Hacker News new | comments | show | ask | jobs | submit login
Linguistics and Programming Languages (250bpm.com)
77 points by rumcajz 9 months ago | hide | past | web | favorite | 50 comments

"We have again the popularity of "Wouldn't it be nice if our machines were smart enough to allow programming in natural language?". Well, natural languages are most suitable for their original purposes, viz. to be ambiguous in, to tell jokes in and to make love in, but most unsuitable for any form of even mildly sophisticated precision. And if you don't believe that, either try to read a modern legal document and you will immediately see how the need for precision has created a most unnatural language, called "legalese", or try to read one of Euclid's original verbal proofs (preferably in Greek). That should cure you, and should make you realize that formalisms have not been introduced to make things difficult, but to make things possible. And if, after that, you still believe that we express ourselves most easily in our native tongues, you will be sentenced to the reading of five student essays."

E. W. Djikstra, EWD952 [1]

[1] https://www.cs.utexas.edu/users/EWD/ewd09xx/EWD952.PDF

I think Perl is interesting here.

When we're talking about computer code, we humans say things like "Read in a line of text. If it ends in a newline, remove it." But we can't program computers that way. The compiler says, in effect, "Read in a line of text from where? And put it where? If it ends in a newline? If what ends in a newline?" And so on.

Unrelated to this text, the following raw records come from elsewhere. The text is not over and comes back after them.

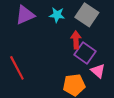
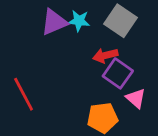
purple triangle: (25, 15) -> (54, 22), moved
red arrow: (76, 40) -> (105, 55), turned -102

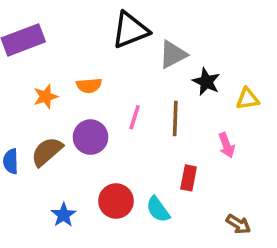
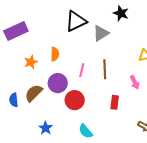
black star: (206, 82) -> (121, 13), moved
orange semicircle: (89, 86) -> (55, 54), turned -80
red circle: (116, 201) -> (75, 100), moved
cyan semicircle: (158, 209) -> (86, 131), moved

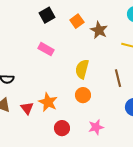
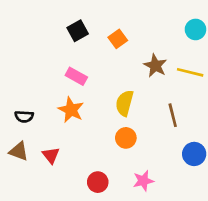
brown star: (99, 30) -> (155, 66), moved
orange star: (48, 102) -> (71, 110), moved

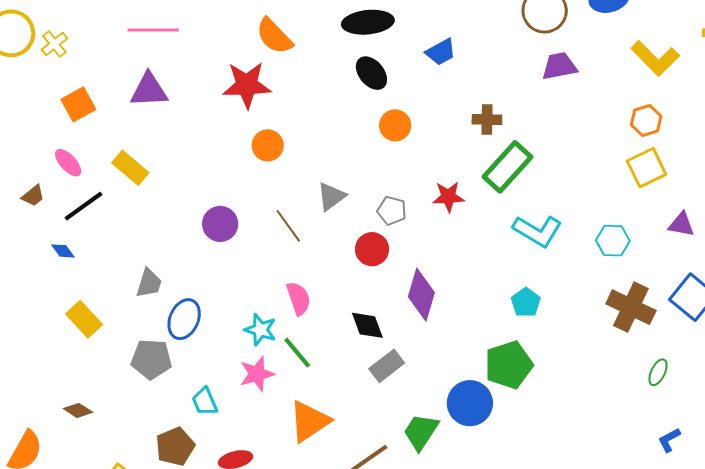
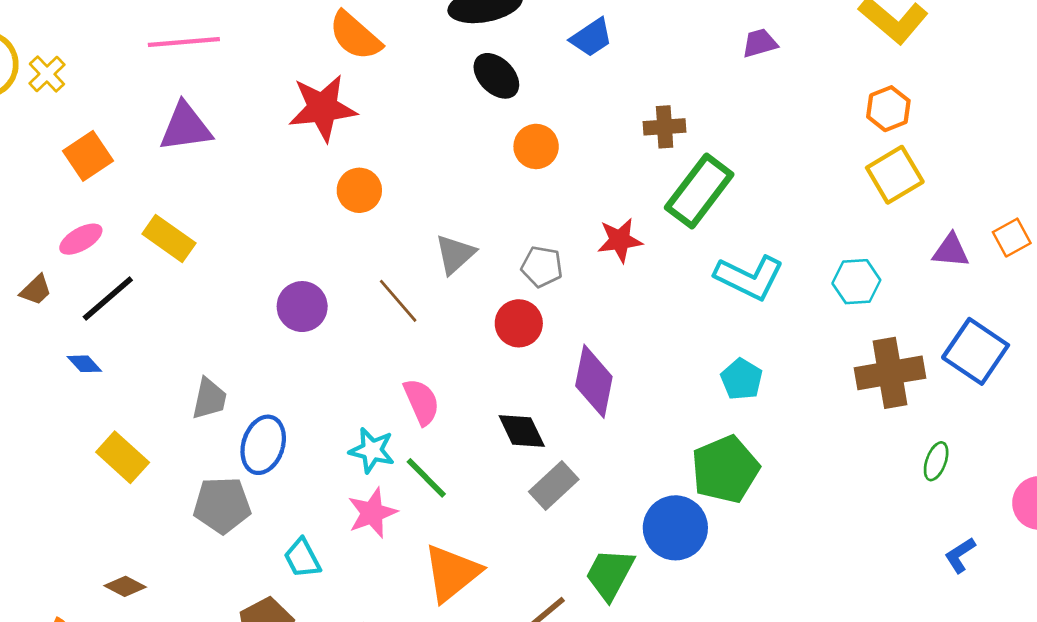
purple trapezoid: (559, 66) -> (760, 43), size x0.7
pink ellipse: (68, 163) -> (81, 239), turned -72
brown cross: (631, 307) -> (890, 373), turned -30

But Perl actually lets you program that way. Perl says, "Read in a line of text? You didn't say from where, so I'll assume the default place, which is the files that were named as arguments in the program invocation. You didn't say where to put it, so I'll put it in the default variable. If it ends in a newline? You didn't say if what ends in a newline, so I'll assume that you're talking about the default variable, which happens to contain the line we just read in." And so on.

Effectively, you can use "it" in your conversation with Perl, and it will do reasonable things. This is one of the places that it shows that Perl was designed by a linguist.

By the way, an important problem in natural language processing, which is related to this at a high level, is anaphora resolution. When we use pronouns to refer to people and things we've mentioned before, there are often ambiguities about what the referent of a particular pronoun is, but native speakers almost never have to consciously think about this question. But in practice, resolving these references correctly may require sophisticated reasoning about our knowledge of the world in order to determine which interpretation is plausible.

An example adapted from the Winograd Schema Challenge is:

The file couldn't fit on the hard drive because it was too big.

The file couldn't fit on the hard drive because it was too small.

In the first sentence, "it" refers to the file; in the second sentence, "it" refers to the hard drive. Native speakers who know what files and hard drives or (or even who don't) should have no trouble understanding the references and might not even have noticed that there was any ambiguity (!), even though resolving the ambiguity requires bringing to bear specific knowledge about the world.

There is a whole family of AI language understanding problems based around this, such as


Looking over some examples shows just how challenging this can be, because of the way the sentences can require people to know arbitrary things about the world. ("The atom emitted a photon because it was entering a lower energy state.")

> even though resolving the ambiguity requires bringing to bear specific knowledge about the world

Actually, in this example knowledge of the world (I'm interpreting this as referring to knowing the details of how "files" and "hard drives" relate to each other) is not necessary. The ambiguity disappears as soon as you know the meaning of "fit" -- fitting requires a large thing to contain a small thing. Therefore if something is too large, it must be the contained object, and if something is too small, it must be the container, and those roles are marked directly within the syntax of the sentence.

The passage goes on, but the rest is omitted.